Task directions.
Return the records word for word. Pictures do not belong in the copy.

──────── Source information ────────

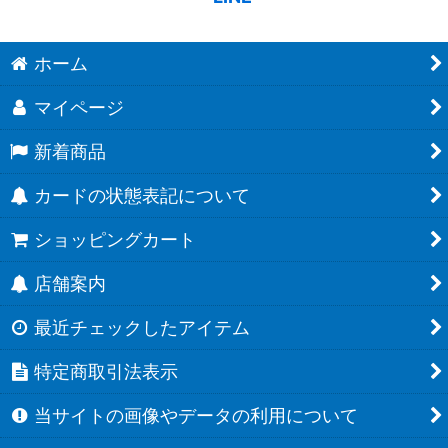
ホーム
マイページ
新着商品
カードの状態表記について
ショッピングカート
店舗案内
最近チェックしたアイテム
特定商取引法表示
当サイトの画像やデータの利用について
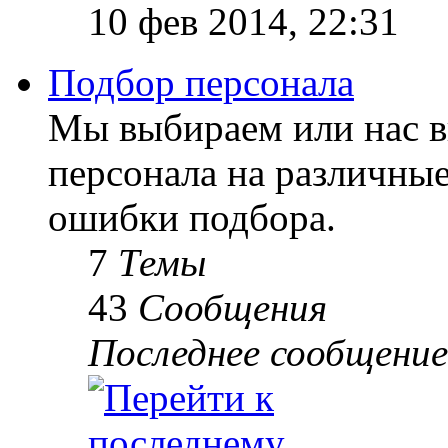
10 фев 2014, 22:31
Подбор персонала
Мы выбираем или нас 
персонала на различны
ошибки подбора.
7
Темы
43
Сообщения
Последнее сообщение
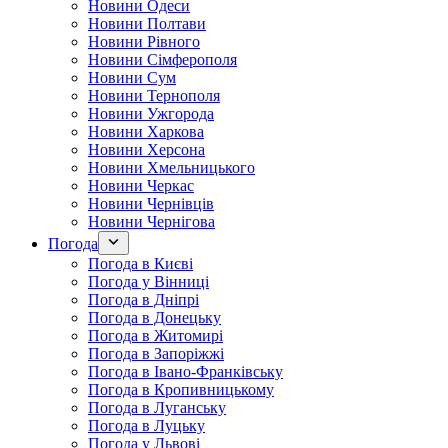
Новини Одеси
Новини Полтави
Новини Рівного
Новини Сімферополя
Новини Сум
Новини Тернополя
Новини Ужгорода
Новини Харкова
Новини Херсона
Новини Хмельницького
Новини Черкас
Новини Чернівців
Новини Чернігова
Погода
Погода в Києві
Погода у Вінниці
Погода в Дніпрі
Погода в Донецьку
Погода в Житомирі
Погода в Запоріжжі
Погода в Івано-Франківську
Погода в Кропивницькому
Погода в Луганську
Погода в Луцьку
Погода у Львові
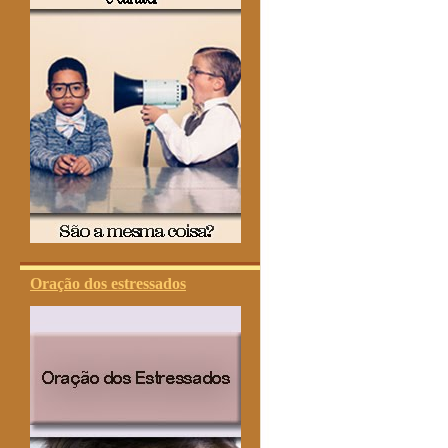
Oração dos estressados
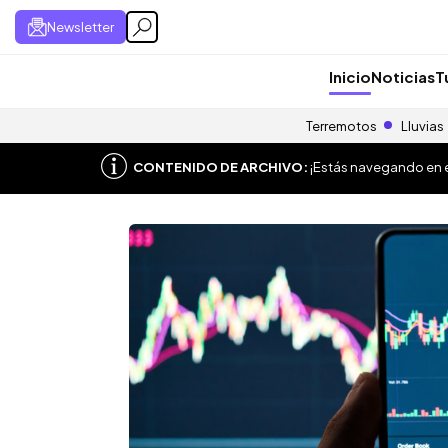
Newsletter
Inicio
Noticias
T
Terremotos
Lluvias
CONTENIDO DE ARCHIVO:
¡Estás navegando en el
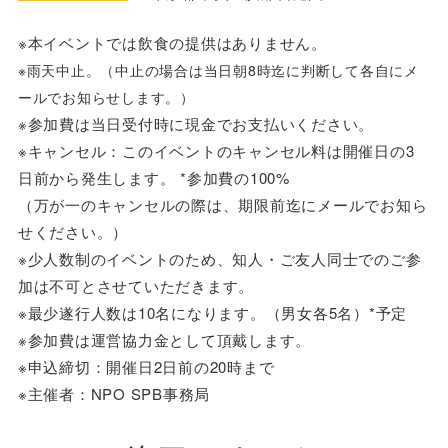
※本イベントでは飲食の提供はありません。
※雨天中止。（中止の場合は当日朝8時迄に判断して各自にメ
ールでお知らせします。）
※参加費は当日受付時に現金でお支払いください。
※キャンセル：このイベントのキャンセル料は開催日の3
日前から発生します。 *参加費の100%
（万が一のキャンセルの際は、期限前迄にメールでお知ら
せください。）
※少人数制のイベントのため、知人・ご友人同士でのご参
加は不可とさせていただきます。
※最少遂行人数は10名になります。（男女各5名）*予定
※参加費は運営協力金として頂戴します。
※申込締切：開催日2日前の20時まで
※主催者：NPO SPB事務局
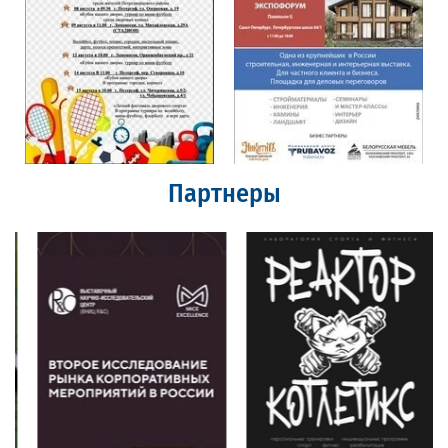
Партнеры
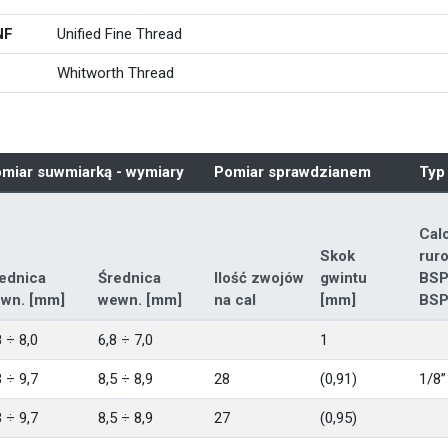
NF
Unified Fine Thread
Whitworth Thread
miar suwmiarką - wymiary
Pomiar sprawdzianem
Typ
Cal
Skok
rur
ednica
Średnica
Ilość zwojów
gwintu
BS
wn. [mm]
wewn. [mm]
na cal
[mm]
BS
8 ÷ 8,0
6,8 ÷ 7,0
1
3 ÷ 9,7
8,5 ÷ 8,9
28
(0,91)
1/8”
3 ÷ 9,7
8,5 ÷ 8,9
27
(0,95)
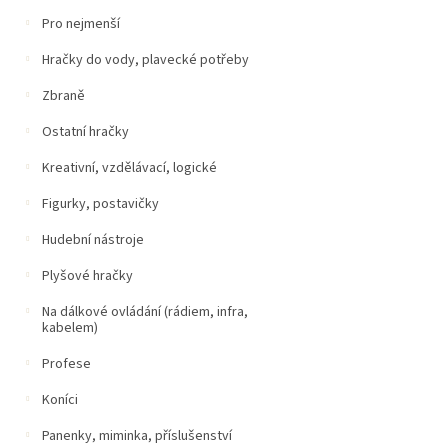
Pro nejmenší
Hračky do vody, plavecké potřeby
Zbraně
Ostatní hračky
Kreativní, vzdělávací, logické
Figurky, postavičky
Hudební nástroje
Plyšové hračky
Na dálkové ovládání (rádiem, infra,
kabelem)
Profese
Koníci
Panenky, miminka, příslušenství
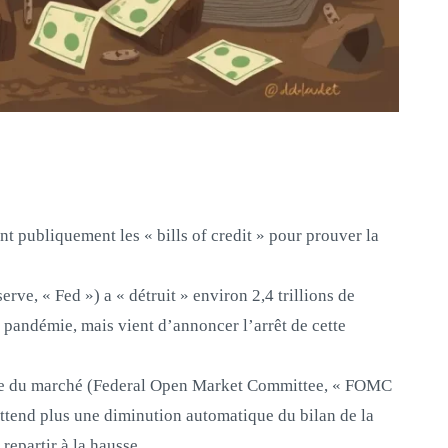
nt publiquement les « bills of credit » pour prouver la
rve, « Fed ») a « détruit » environ 2,4 trillions de
a pandémie, mais vient d’annoncer l’arrêt de cette
ure du marché (Federal Open Market Committee, « FOMC
’attend plus une diminution automatique du bilan de la
repartir à la hausse.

────────

Exercise answer.
ホーム
マイページ
新着商品
カードの状態表記について
ショッピングカート
店舗案内
最近チェックしたアイテム
特定商取引法表示
当サイトの画像やデータの利用について
10 фев 2014, 22:31
Подбор персонала
Мы выбираем или нас 
персонала на различны
ошибки подбора.
7
Темы
43
Сообщения
Последнее сообщение
Новини Одеси
Новини Полтави
Новини Рівного
Новини Сімферополя
Новини Сум
Новини Тернополя
Новини Ужгорода
Новини Харкова
Новини Херсона
Новини Хмельницького
Новини Черкас
Новини Чернівців
Новини Чернігова
Погода
Погода в Києві
Погода у Вінниці
Погода в Дніпрі
Погода в Донецьку
Погода в Житомирі
Погода в Запоріжжі
Погода в Івано-Франківську
Погода в Кропивницькому
Погода в Луганську
Погода в Луцьку
Погода у Львові
Oração dos estressados
Newsletter
Inicio
Noticias
T
Terremotos
Lluvias
CONTENIDO DE ARCHIVO:
¡Estás navegando en el
※本イベントでは飲食の提供はありません。
※雨天中止。（中止の場合は当日朝8時迄に判断して各自にメ
ールでお知らせします。）
※参加費は当日受付時に現金でお支払いください。
※キャンセル：このイベントのキャンセル料は開催日の3
日前から発生します。 *参加費の100%
（万が一のキャンセルの際は、期限前迄にメールでお知ら
せください。）
※少人数制のイベントのため、知人・ご友人同士でのご参
加は不可とさせていただきます。
※最少遂行人数は10名になります。（男女各5名）*予定
※参加費は運営協力金として頂戴します。
※申込締切：開催日2日前の20時まで
※主催者：NPO SPB事務局
Партнеры
NF
Unified Fine Thread
Whitworth Thread
miar suwmiarką - wymiary
Pomiar sprawdzianem
Typ
Cal
Skok
rur
ednica
Średnica
Ilość zwojów
gwintu
BS
wn. [mm]
wewn. [mm]
na cal
[mm]
BS
8 ÷ 8,0
6,8 ÷ 7,0
1
3 ÷ 9,7
8,5 ÷ 8,9
28
(0,91)
1/8”
3 ÷ 9,7
8,5 ÷ 8,9
27
(0,95)
Pro nejmenší
Hračky do vody, plavecké potřeby
Zbraně
Ostatní hračky
Kreativní, vzdělávací, logické
Figurky, postavičky
Hudební nástroje
Plyšové hračky
Na dálkové ovládání (rádiem, infra,
kabelem)
Profese
Koníci
Panenky, miminka, příslušenství
nt publiquement les « bills of credit » pour prouver la
rve, « Fed ») a « détruit » environ 2,4 trillions de
a pandémie, mais vient d’annoncer l’arrêt de cette
ure du marché (Federal Open Market Committee, « FOMC
’attend plus une diminution automatique du bilan de la
repartir à la hausse.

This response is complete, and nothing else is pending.